This was no April Fool's joke as Bosnia and Herzegovina found themselves banned from international football.
The problem: FIFA/ UEFA does not like the structure of that country's football association which vests powers between three presidents rather than under the more conventional single figurehead.
The reality: Bosnia and Herzegovina, a product of the violent and genocidal "Balkanization" of the former Yugoslovia which gave to the world its first real time exposure to the horrors of "ethnic cleansing" is a country sensitive to the historic need for balance in a complex sharing of power between its major ethnic groups that comprise Serbs, Croats, and Bosniaks.
As this article clearly points out, the very genesis of Bosnia and Herzegovina remains the central issue rather than the issue based politics played out elsewhere.
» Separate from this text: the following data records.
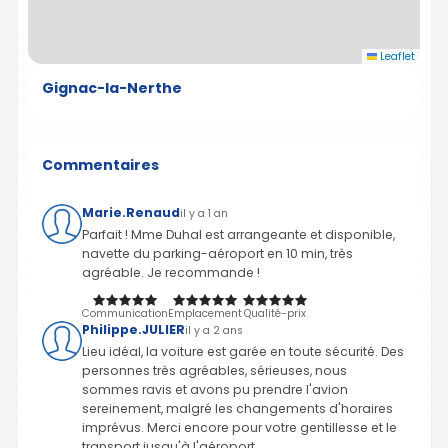
Leaflet
Gignac-la-Nerthe
Commentaires
Marie.Renaud
il y a 1 an
Parfait ! Mme Duhal est arrangeante et disponible,
navette du parking-aéroport en 10 min, très
agréable. Je recommande !
Communication
Emplacement
Qualité-prix
Philippe.JULIER
il y a 2 ans
Lieu idéal, la voiture est garée en toute sécurité. Des
personnes très agréables, sérieuses, nous
sommes ravis et avons pu prendre l'avion
sereinement, malgré les changements d'horaires
imprévus. Merci encore pour votre gentillesse et le
transport jusqu'à l'aéroport.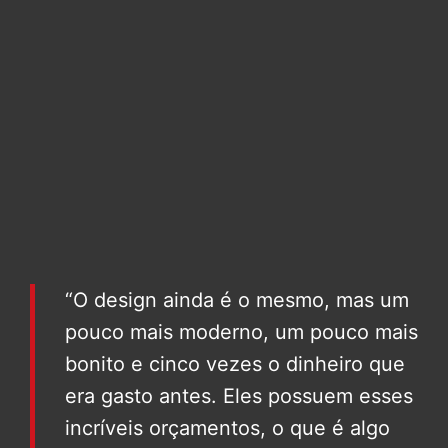
“O design ainda é o mesmo, mas um
pouco mais moderno, um pouco mais
bonito e cinco vezes o dinheiro que
era gasto antes. Eles possuem esses
incríveis orçamentos, o que é algo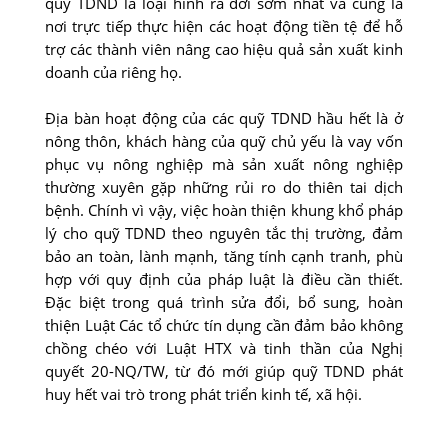
quỹ TDND là loại hình ra đời sớm nhất và cũng là
nơi trực tiếp thực hiện các hoạt động tiền tệ để hỗ
trợ các thành viên nâng cao hiệu quả sản xuất kinh
doanh của riêng họ.
Địa bàn hoạt động của các quỹ TDND hầu hết là ở
nông thôn, khách hàng của quỹ chủ yếu là vay vốn
phục vụ nông nghiệp mà sản xuất nông nghiệp
thường xuyên gặp những rủi ro do thiên tai dịch
bệnh. Chính vì vậy, việc hoàn thiện khung khổ pháp
lý cho quỹ TDND theo nguyên tắc thị trường, đảm
bảo an toàn, lành mạnh, tăng tính cạnh tranh, phù
hợp với quy định của pháp luật là điều cần thiết.
Đặc biệt trong quá trình sửa đổi, bổ sung, hoàn
thiện Luật Các tổ chức tín dụng cần đảm bảo không
chồng chéo với Luật HTX và tinh thần của Nghị
quyết 20-NQ/TW, từ đó mới giúp quỹ TDND phát
huy hết vai trò trong phát triển kinh tế, xã hội.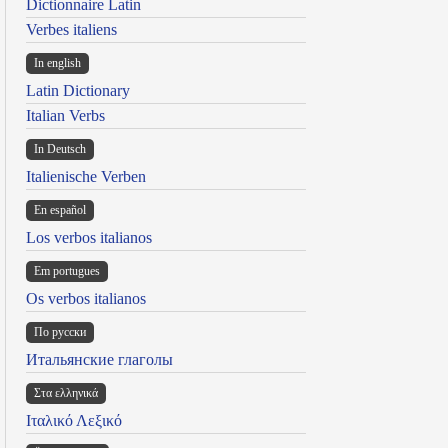
Dictionnaire Latin
Verbes italiens
In english
Latin Dictionary
Italian Verbs
In Deutsch
Italienische Verben
En español
Los verbos italianos
Em portugues
Os verbos italianos
По русски
Итальянские глаголы
Στα ελληνικά
Ιταλικό Λεξικό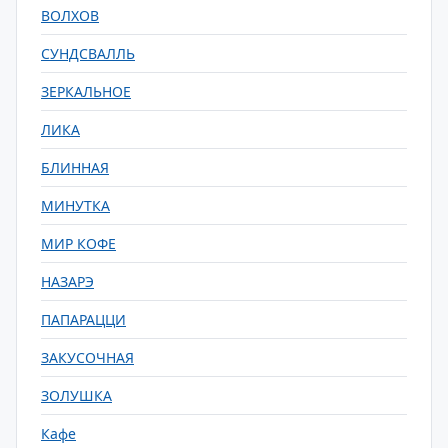
ВОЛХОВ
СУНДСВАЛЛЬ
ЗЕРКАЛЬНОЕ
ЛИКА
БЛИННАЯ
МИНУТКА
МИР КОФЕ
НАЗАРЭ
ПАПАРАЦЦИ
ЗАКУСОЧНАЯ
ЗОЛУШКА
Кафе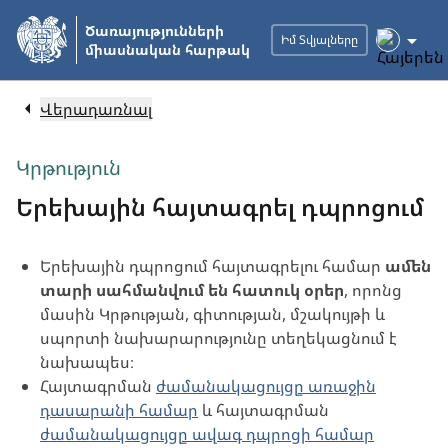
Անցնել
Ծառայությունների
հիմնական
Իմ Տվյալները
միասնական հարթակ
բովանդակությանը
Վերադառնալ
Կրթություն
Երեխային հայտագրել դպրոցում
Երեխային դպրոցում հայտագրելու համար
ամեն
տարի սահմանվում են հատուկ օրեր
, որոնց
մասին Կրթության, գիտության, մշակույթի և
սպորտի նախարարությունը տեղեկացնում է
նախապես։
Հայտագրման
ժամանակացույցը առաջին
դասարանի համար
և հայտագրման
ժամանակացույցը ավագ դպրոցի համար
The Dayton Framework, the principal charter agreed upon following the cessation of hostilities was primarily a peace accord which created the political entities represented by the Bosnian Serb majority Republic of Sprska and the Croat and Bosniak driven Federation.
The agreement's virtual absence of clearcut administrative directives has created a laissez faire void. The political space is given to fractious identitarian politics with the primary objective delegitimizing the other rather than tackle more pressing issues like corruption.
FIFA's decision is particularly baffling because it is at odds with the political reality of Bosnia and Herzegovina's governance. The tripartite composition of the football body mirrors the national politics with elected representatives from the Serb, Croat, and Bosniak community forming the presidency in a process sanctioned by the European Union's OHR (Office of the High Representative) that implements the political aspects of the agreement.
The EU recognizes this power sharing as instrumental in maintaining the country's political stability however imperfectly. The politically inward thinking FIFA seems to believe that its "one size fits all" is essential to governance.
As it turned out the national football body met in Sarajevo responding to FIFA's request to resolve the presidential impasse but was held hostage by the very identitarianism that consume it's political space. Serbs fearing a loss of their autonomy clamoured for their presidential representation fully knowing that their intransigence could potentially end their country's Euro campaign. They were supported by Croatian secessionists unhappy with the power sharing arrangement between them and the Bosniaks in the Federation.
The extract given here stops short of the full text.